Флавиан тоже затаил дыхание. Напрягая слух, он стал прислушиваться к окружающему миру. Среди дуновений тихого и вальяжного бредущего сквозь лесные заросли ветра, и утреннего пения соловья, дающего свое театральное представление в унисон с заливающимися жаворонками было слышно нечто еще. Этот звук моментально напомнил Флавиану, который в порыве первобытного страха забыл об остальных чувствах, о том, что его горло пересохло. Оно было столь сухо, что начало першить.
— Речка, — ответил Флавиан и медля поднялся на ноги, пытаясь определить, с какой стороны доносятся речной поток.
Аргий подорвался с насиженного места так, словно змея ужалила его в его в пах.
— Пить хочу, — каждое слово усталому толстяку давалось через силу.
— Снежок, за мной, — Флавиан не стал терять время зря и пошел на звук плескающейся воды в бурной реке.
Собака, высунув язык набекрень засеменила вслед за своим хозяином. Если непривычная обстановка хоть как-то и повлияла на собаку, то она никак не подавала виду. Это было единственное существо, которому ночная пробежка была только в радость. Старый лохматый кобель любил гонять овец и казалось, часто, он специально убегал с Пятихолмия лишь для того, чтобы отара, завидев, что осталась без охраны, разбрелась по всем пяти холмам. Нещадным ураганом возвращался Снежок, начиная загонять блеющих животных по своим местам.

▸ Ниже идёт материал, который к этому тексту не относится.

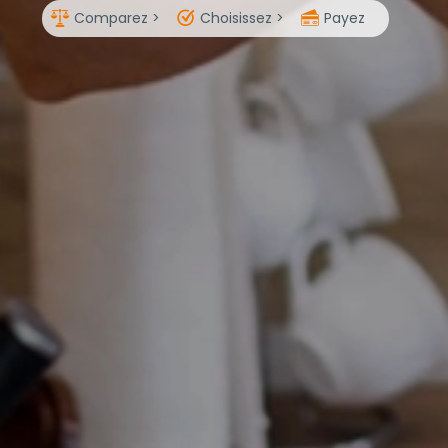
Comparez >
Choisissez >
Payez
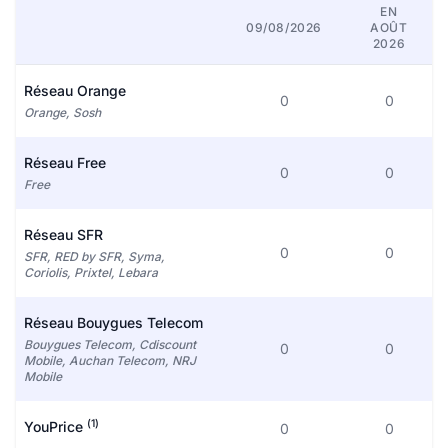
EN
09/08/2026
AOÛT
2026
Réseau Orange
0
0
Orange, Sosh
Réseau Free
0
0
Free
Réseau SFR
0
0
SFR, RED by SFR, Syma,
Coriolis, Prixtel, Lebara
Réseau Bouygues Telecom
Bouygues Telecom, Cdiscount
0
0
Mobile, Auchan Telecom, NRJ
Mobile
(1)
YouPrice
0
0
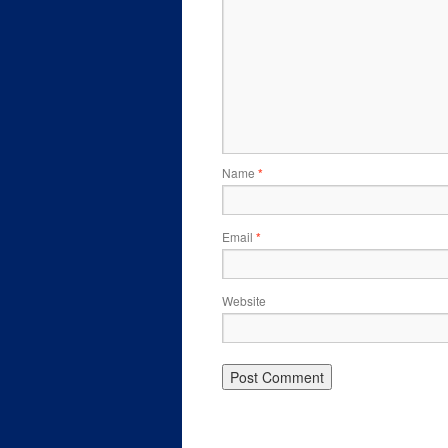
Name
*
Email
*
Website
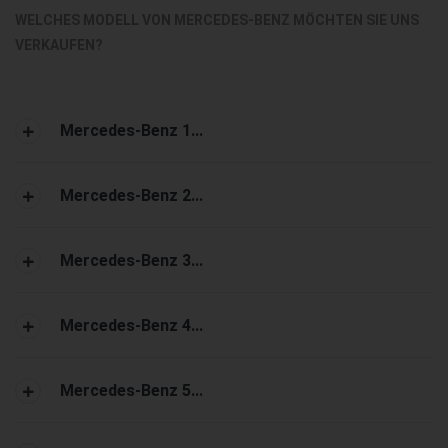
WELCHES MODELL VON MERCEDES-BENZ MÖCHTEN SIE UNS
VERKAUFEN?
Mercedes-Benz 1...
Mercedes-Benz 2...
Mercedes-Benz 3...
Mercedes-Benz 4...
Mercedes-Benz 5...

"Кажется, он нашел себе занятие по душе", — как-то раз пошутил Флавиан.
Аргий плелся позади Флавиана и пытался не отстать от друга. Рослые кустарники стегали путников по ногам своей влажной от росы листвой, Флавиан столь сильно хотел пить, что собирал своими пальцами росу с крупных листьев и клал пальцы в рот.

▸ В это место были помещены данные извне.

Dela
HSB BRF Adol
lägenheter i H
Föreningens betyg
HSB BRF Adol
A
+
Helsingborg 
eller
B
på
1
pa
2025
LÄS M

— Это там! — указал куда-то пальцем Флавиан радуясь, что с каждым шагом звук бегущей речной воды становился все громче и громче.
Буквально через десять минут и несколько оврагов, они вышли к небольшой лесной речушке, к тому самому месту, где речушка превращалась в широкую полноводную реку, а затем вновь сужалась до ручейка, которого можно было перепрыгнуть в два счета.
Флавиан пал на колени и загреб своими ладонями свежую и холодную речную воду, начал жадно глотать жидкость. Жажда была столь сильной, что ладони не смогли бы в полной мере утолить ее, и юный пастух наклонился вперед, чтобы выпить еще воды. Там, он увидел свое собственное отражение и вспомнил, что в его седельной сумке по-прежнему лежит послание от его дядюшки Клепия.